L’obiettivo perseguito elaborando una concezione ampia di materia penale è quella di rendere il più possibile omogena la
protezione dei diritti fondamentali nello spazio europeo.
Ma inoltre va detto che può produrre anche effetti espansivi ed effetti riduttivi delle condotte penalmente rilevanti
(precetto) o dell’afflittività delle norme penali (sanzione).
Infatti la CEDU ha inciso sul nostro diritto penale riducendo l’area penalmente rilevante: infatti, nel momento in cui si
riconosce maggiore esplicazione ai diritti umani, liberandoli da limiti e compressioni, si rischia di restringere la sfera di
operatività dei precetti penali, o di mitigare le sanzioni.

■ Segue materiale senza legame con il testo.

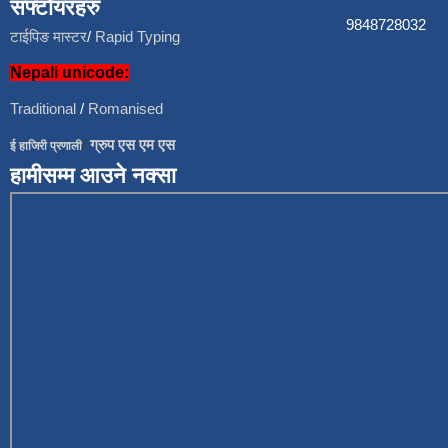
सफ्टोयरहरु
9848728
टाईपिङ मास्टर
/
Rapid Typing
Nepali unicode:
Traditional
/
Romanised
/
ग्रुप एस एम एस
ई हाजिरी प्रणाली
हामीसम्म आउने नक्सा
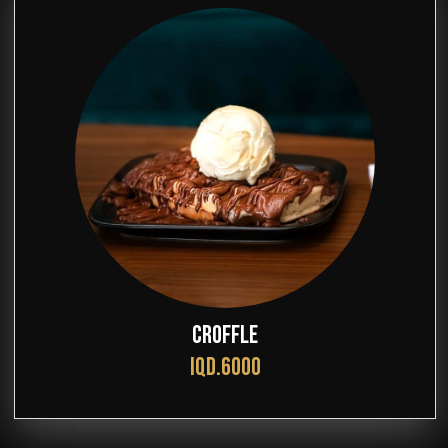
CROFFLE
IQD.6000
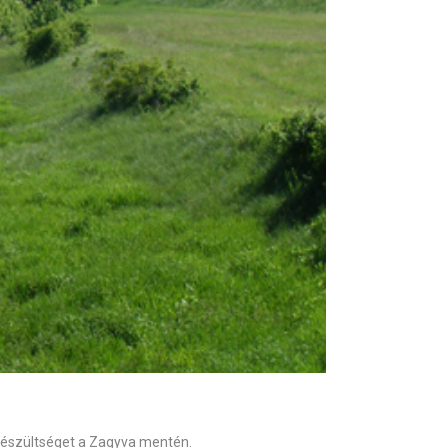
 készültséget a Zagyva mentén.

Es di effetto riduttivo sul precetto penale: la Corte EDU è favorevole ad estendere i limiti entro cui è lecito l’esercizio del diritto di
cronaca e di critica giornalistica, nel caso di diffamazione di politici o di magistrati.

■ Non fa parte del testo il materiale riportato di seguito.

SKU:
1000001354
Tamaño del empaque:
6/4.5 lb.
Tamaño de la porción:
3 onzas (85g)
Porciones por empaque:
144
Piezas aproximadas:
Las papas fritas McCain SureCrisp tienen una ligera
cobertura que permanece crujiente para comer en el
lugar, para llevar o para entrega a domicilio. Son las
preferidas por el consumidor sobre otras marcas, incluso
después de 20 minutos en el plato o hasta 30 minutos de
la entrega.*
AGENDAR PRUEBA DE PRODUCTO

Es di effetto riduttivo sulla sanzione penale: dalla proibizione della tortura e dei trattamenti disumani e degradanti si è ricavato il
divieto di procedere all’espulsione di extracomunitari, anche come misura di sicurezza una volta scontata la pena.
Ma le norme CEDU, oltre ad aver avuto effetti riduttivi della punibilità, hanno avuto anche effetti espansivi della
punibilità: in quanto i diritti fondamenti previsti dalla CEDU sono stati considerati come meritevoli di tutela penale,
con la conseguenza che si sono ampliati gli obblighi di tutela penale facenti capo ai singoli Stati membri.
Es: i giudici di Strasburgo sostengono che in capo gli Stati sussistono dei veri e propri obblighi di tutelare i diritti fondamentali presi
in considerazione dalla CEDU. Ciò spiega ad esempio perché la Corte ha condannato la Francia per la mancanza nell’ordinamento di
una norma penale effettivamente idonea a sanzionare la riduzione in schiavitù e servitù, in violazione dell’art 4 CEDU. O spiega
ancora il perché la Corte abbia sollecitato uno Stato all’introduzione di norme penali volte a reprimere le violazioni di diritti
fondamentali considerati dalla CEDU.
È presumibile che la Corte EDU tenderà a riconoscere un sempre maggiore numero di obblighi di tutela penale a carico
degli Stati al fine di garantire una più efficace tutela dei diritti fondamentali. Di fatto però quest’espansione del diritto
penale, che avviene ad opera non del legislatore democratico ma di un organo giurisdizionale non democraticamente
eletto dai cittadini, manca della legittimazione democratica che il principio di riserva di legge mira a garantire, ciò
spiega le resistenze critiche che continua a mantenere parte della dottrina penalistica italiana nei confronti di questo
processo di espansione del diritto penale.